その点、古民家の土間は最高であろう。囲炉裏の煙りで空気中の雑菌は少ないだろうし、無垢材と土の壁なので調湿効果は抜群だ。これまで白菜漬け、梅干し、ドブロク、と塩蔵、発酵食品をつくってみたが、いずれも良くできた。電気冷蔵庫形のワインセラーが漬け物に向く、と丸元淑生氏などは書いているが、どうなんだろう? まず気になるのは、電気代と電磁波。そしていくら大型のものでも、さすがにタクアンの樽は入れられまい。

ところで発酵食品は、日本人が菜食をしようとするとき、とても重要な食品なのだ。穀類、豆類、野菜を基本食のトリオとすると、どうしてもビタミンB12が欠乏する。ビタミンB12は乳製品、肉、タマゴ、魚などに多いが、植物には含まれていないのだ。

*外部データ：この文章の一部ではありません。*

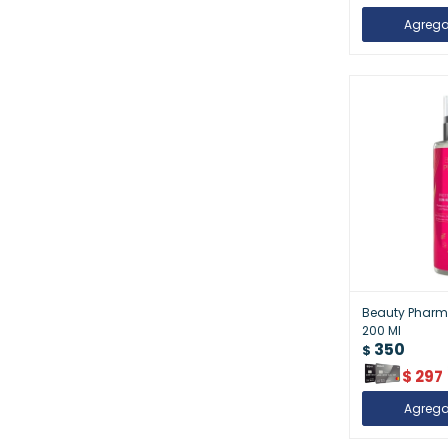
Beauty Pharm
200 Ml
350
$
$
297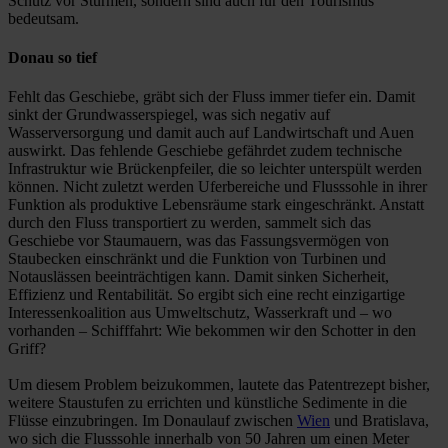
Schutz vor Stürmen, sondern sind auch für den Tourismus
bedeutsam.
Donau so tief
Fehlt das Geschiebe, gräbt sich der Fluss immer tiefer ein. Damit
sinkt der Grundwasserspiegel, was sich negativ auf
Wasserversorgung und damit auch auf Landwirtschaft und Auen
auswirkt. Das fehlende Geschiebe gefährdet zudem technische
Infrastruktur wie Brückenpfeiler, die so leichter unterspült werden
können. Nicht zuletzt werden Uferbereiche und Flusssohle in ihrer
Funktion als produktive Lebensräume stark eingeschränkt. Anstatt
durch den Fluss transportiert zu werden, sammelt sich das
Geschiebe vor Staumauern, was das Fassungsvermögen von
Staubecken einschränkt und die Funktion von Turbinen und
Notauslässen beeinträchtigen kann. Damit sinken Sicherheit,
Effizienz und Rentabilität. So ergibt sich eine recht einzigartige
Interessenkoalition aus Umweltschutz, Wasserkraft und – wo
vorhanden – Schifffahrt: Wie bekommen wir den Schotter in den
Griff?
Um diesem Problem beizukommen, lautete das Patentrezept bisher,
weitere Staustufen zu errichten und künstliche Sedimente in die
Flüsse einzubringen. Im Donaulauf zwischen
Wien
und Bratislava,
wo sich die Flusssohle innerhalb von 50 Jahren um einen Meter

が、面白いことに、発酵食品下では微生物がビタミンB12をつくっているので、味噌、納豆、醤油、漬け物などからこの成分を補うことができる。必須だけれど、多量にとる必要はない成分だから、発酵食品をとっていれば満足できるのだ。

日本ほど漬け物のバリエーションが豊かな国もないであろう。しかし、いま市販の漬け物はほとんどがニセモノになり、発酵どころか保存料と着色料と砂糖、化学調味料漬けの滅菌食(殺菌食?)になってしまっている。

本物の発酵食品は、菌が生きているので、店頭販売で一定の味を保つことができない。だから、小さな商店の自家製かそれに近いものでしか流通販売できない。コンビニや、全世界からモノをかき集めて売る大型店舗や、外食産業では、もともと釣り合わない食品なのだ。

ここで地球規模の視点から、日本という国の自給自足を取り戻すことを考えてみる。まず穀物菜食を基本にするのが大前提だ。すると、発酵食を取り戻すことが大事になってくる。漬け物などの本物の発酵食品が常にあること。つまり自家製にするなら、無垢の木と土間と土壁の家の構造や、囲炉裏・カマドを使うライフスタイルが大切になってくる。

もしくは、ごく狭い範囲の流通経路で売るマーケット(昔の露天市場みたいなもの?)がほしい。自然農などでつくられた本物の野菜や穀類・豆、果物などは、天然の酵母が元気なので、発酵食品がよくできる。というわけで、農薬や化学肥料を使わない農業生産が、非常に重要になってくるのだ。

水も大事である。町の水道は塩素が入っているが、天然酵母に元気がない農薬野菜を、その塩素入り水で洗ったとき、自家製とはいえ美味い漬け物ができるだろうか? ちなみに、戦前まで日本では、塩素は全く使わない「緩速ろ過方式」の浄水場が全国に一万カ所以上あり、それと井戸水で、飲料水から生活の水ほとんどすべてが賄なわれていたのである。

塩素を使う急速ろ過処理は戦後、進駐軍の監視下で強制され、そのまま企業が結託してずるずると現在に至っているのだ(僕は以前、設計コンサルタントで浄水場の設計に関わったことがあり、そこで機械を売り込む企業の凄まじい攻勢と目玉が飛び出るようなその値段に驚いたものだ)。水の結晶写真で有名な江本勝氏の本をみると、塩素入りの水道水ではまったく美しい結晶ができないのが示唆的である。

これらに気づくとき、心情的な肉食否定、畜産否定だけではない、本当に感動できて満足できる理想的な穀物菜食(せっかく日本にいるんだからお魚はちょこっと)が見えてくる。

アトリエに来て自然農で畑の作物を食べて、天日干し、山の水、薪の火に囲まれて、発酵食をつくったりしていると、あまりの美味さに驚くことが多い。町の暮らしでこれまで20年近く自然食を標榜し、行きつ戻りつ試行錯誤を繰り返してきた僕だが、そこで突き当たったいくつもの壁は、このアトリエにきていともあっさりと突き破ることができた。